In this model, the patient's EHR becomes a searchable collection of non-structured materials.

Social networks are used to post information and interact with friends, family, and colleagues. Features such as the organisation of materials and access to content, creation of groups, and news feed could be models for the management of personal medical data across health-care workers, selected family members, and other concerned people or institutions. At least in the USA, the task of sharing a hospitalisation dataset with one's family physician is arduous or dependent on the hospital contacting the primary care practice.

The individual may have additional incentives to share the data: for research, or perhaps for its economic value. Many patients do not know that their health information—de-identified—is routinely sold to third parties for a profit. These third-party organisations receive all of the benefit from aggregating and distributing others' data in a suboptimal way that prevents deriving the greatest value from them. What if, instead, de-identified medical data could be shared or sold by the owner. There are multiple companies that provide financial compensation for medical and genomics data. Many of the companies promote the use of blockchain technology to ensure data provenance and protection. Think also about Uber—where drivers monetise on their car and time. A person might choose to “rent” her or his MRI to a company that needs 1 million MRIs for research, or might opt to provide information on drug response to a manufacturer. In countries with health insurance, a person might trade health data with the insurance company in exchange for a lower premium.

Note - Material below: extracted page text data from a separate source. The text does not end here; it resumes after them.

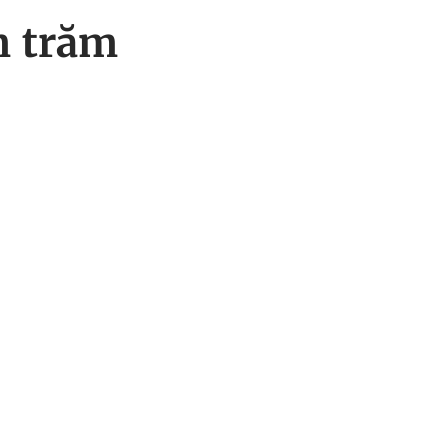
m trăm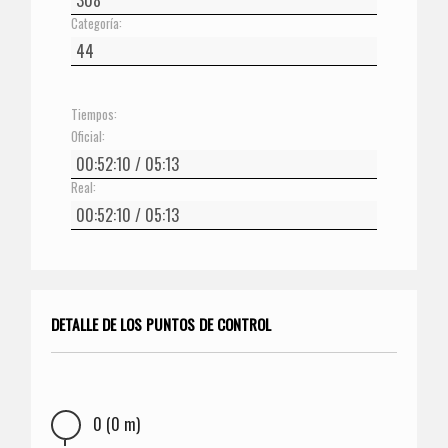
Categoría:
Tiempos:
Oficial:
Real:
DETALLE DE LOS PUNTOS DE CONTROL
0 (0 m)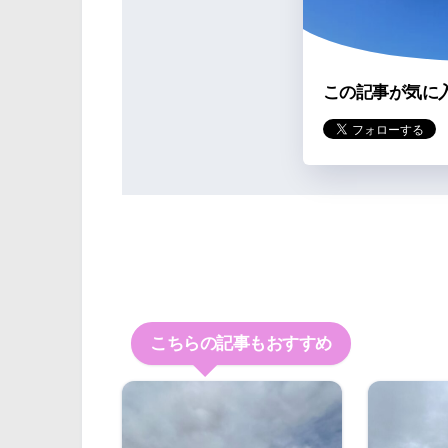
この記事が気に
こちらの記事もおすすめ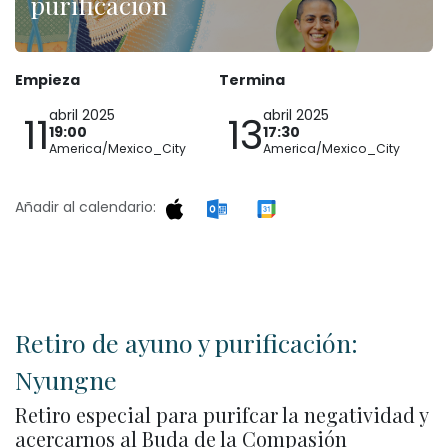
purificación
Empieza
Termina
abril 2025
abril 2025
11
13
19:00
17:30
America/Mexico_City
America/Mexico_City
Añadir al calendario:
Retiro de ayuno y purificación:
Nyungne
Retiro especial para purifcar la negatividad y
acercarnos al Buda de la Compasión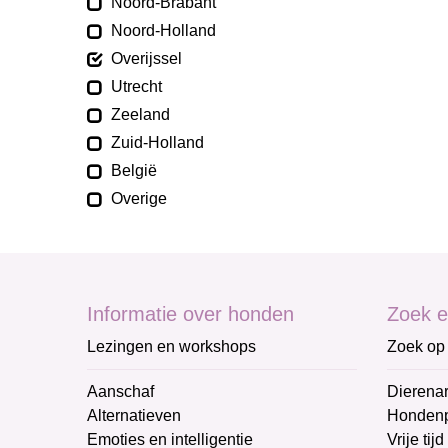
Noord-Brabant
Noord-Holland
Overijssel
Utrecht
Zeeland
Zuid-Holland
België
Overige
Informatie over honden
Zoek e
Lezingen en workshops
Zoek op 
Aanschaf
Dierenar
Alternatieven
Honden
Emoties en intelligentie
Vrije tijd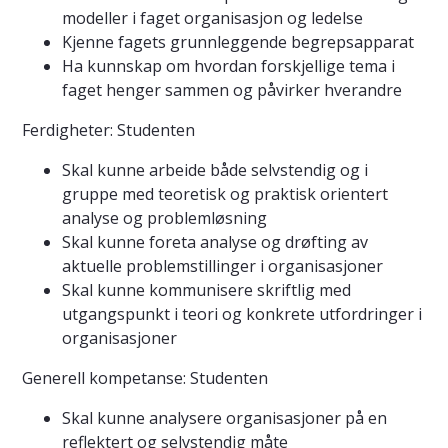
modeller i faget organisasjon og ledelse
Kjenne fagets grunnleggende begrepsapparat
Ha kunnskap om hvordan forskjellige tema i
faget henger sammen og påvirker hverandre
Ferdigheter: Studenten
Skal kunne arbeide både selvstendig og i
gruppe med teoretisk og praktisk orientert
analyse og problemløsning
Skal kunne foreta analyse og drøfting av
aktuelle problemstillinger i organisasjoner
Skal kunne kommunisere skriftlig med
utgangspunkt i teori og konkrete utfordringer i
organisasjoner
Generell kompetanse: Studenten
Skal kunne analysere organisasjoner på en
reflektert og selvstendig måte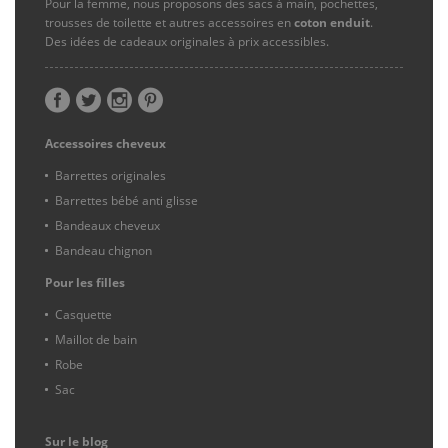
Pour la femme, nous proposons des sacs à main, pochettes,
trousses de toilette et autres accessoires en
coton enduit
.
Des idées de cadeaux originales à prix accessibles.
Accessoires cheveux
Barrettes originales
Barrettes bébé anti glisse
Bandeaux cheveux
Bandeau chignon
Pour les filles
Casquette
Maillot de bain
Robe
Sac
Sur le blog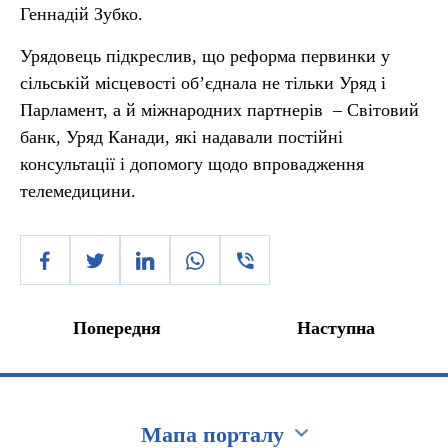
Геннадій Зубко.
Урядовець підкреслив, що реформа первинки у
сільській місцевості об’єднала не тільки Уряд і
Парламент, а й міжнародних партнерів – Світовий
банк, Уряд Канади, які надавали постійні
консультації і допомогу щодо впровадження
телемедицини.
Попередня
Наступна
Мапа порталу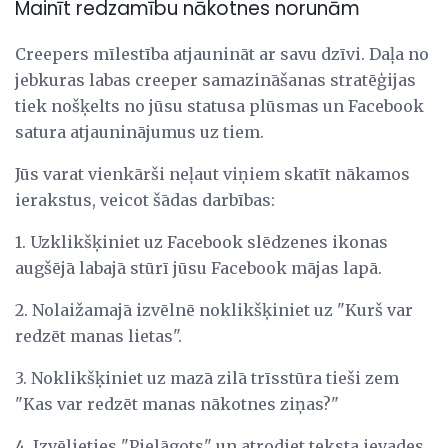
Mainīt redzamību nākotnes norunām
Creepers mīlestība atjaunināt ar savu dzīvi. Daļa no
jebkuras labas creeper samazināšanas stratēģijas
tiek nošķelts no jūsu statusa plūsmas un Facebook
satura atjauninājumus uz tiem.
Jūs varat vienkārši neļaut viņiem skatīt nākamos
ierakstus, veicot šādas darbības:
1. Uzklikšķiniet uz Facebook slēdzenes ikonas
augšējā labajā stūrī jūsu Facebook mājas lapā.
2. Nolaižamajā izvēlnē noklikšķiniet uz "Kurš var
redzēt manas lietas".
3. Noklikšķiniet uz mazā zilā trīsstūra tieši zem
"Kas var redzēt manas nākotnes ziņas?"
4. Izvēlieties "Pielāgots" un atrodiet teksta ievades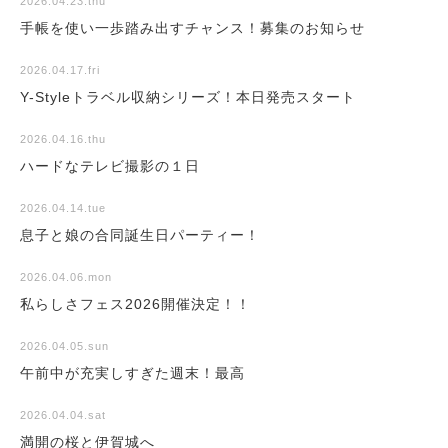
2026.04.23.thu
手帳を使い一歩踏み出すチャンス！募集のお知らせ
2026.04.17.fri
Y-Styleトラベル収納シリーズ！本日発売スタート
2026.04.16.thu
ハードなテレビ撮影の１日
2026.04.14.tue
息子と娘の合同誕生日パーティー！
2026.04.06.mon
私らしさフェス2026開催決定！！
2026.04.05.sun
午前中が充実しすぎた週末！最高
2026.04.04.sat
満開の桜と伊賀城へ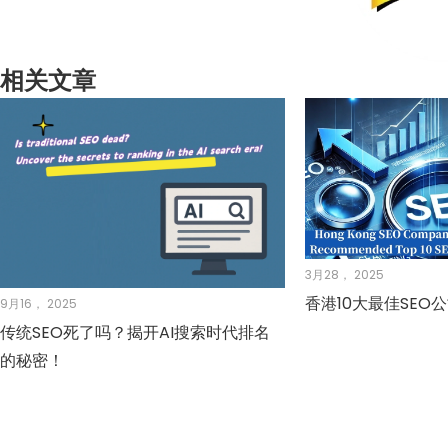
相关文章
3月28， 2025
香港10大最佳SEO
9月16， 2025
传统SEO死了吗？揭开AI搜索时代排名
的秘密！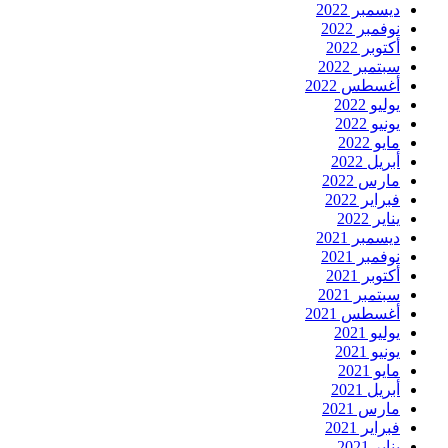
ديسمبر 2022
نوفمبر 2022
أكتوبر 2022
سبتمبر 2022
أغسطس 2022
يوليو 2022
يونيو 2022
مايو 2022
أبريل 2022
مارس 2022
فبراير 2022
يناير 2022
ديسمبر 2021
نوفمبر 2021
أكتوبر 2021
سبتمبر 2021
أغسطس 2021
يوليو 2021
يونيو 2021
مايو 2021
أبريل 2021
مارس 2021
فبراير 2021
يناير 2021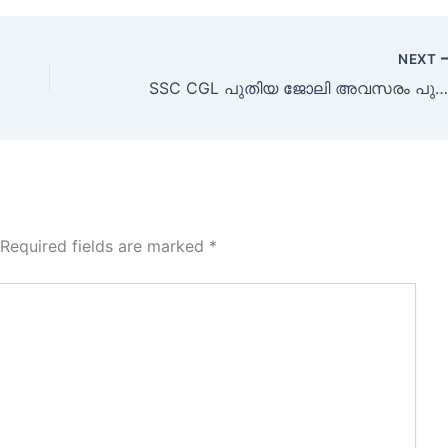
NEXT
SSC CGL പുതിയ ജോലി അവസരം പുറത്തു വിട്ടു ഉടൻ ആപേക്ഷിക
Required fields are marked
*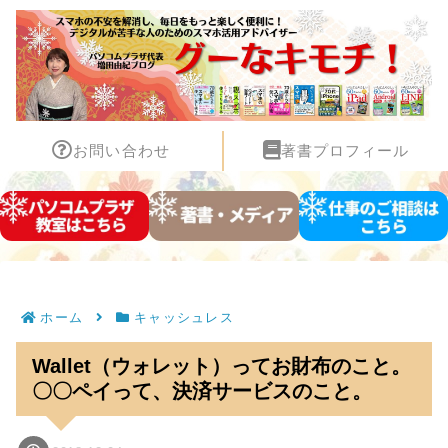
お問い合わせ
著書プロフィール
ホーム
キャッシュレス
Wallet（ウォレット）ってお財布のこと。
〇〇ペイって、決済サービスのこと。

Medicine is abuzz with the promise of big data and artificial intelligence. However, this promise fails without all the data for input—deep learning needs deep data. National projects and research consortia will progressively solve many of the bottlenecks of amassing consented data. However, giving a powerful incentive to the individual, whether to altruistically share data for research, to join advocacy and patient groups, or to obtain an economic benefit, is a direct path to generate massive data. It will also prepare the field to face the paradox of personalised medicine: your data is less meaningful when analysed in isolation than when analysed in the context of everybody else's data. Let users manage their medical records using successful models of information retrieval and sharing.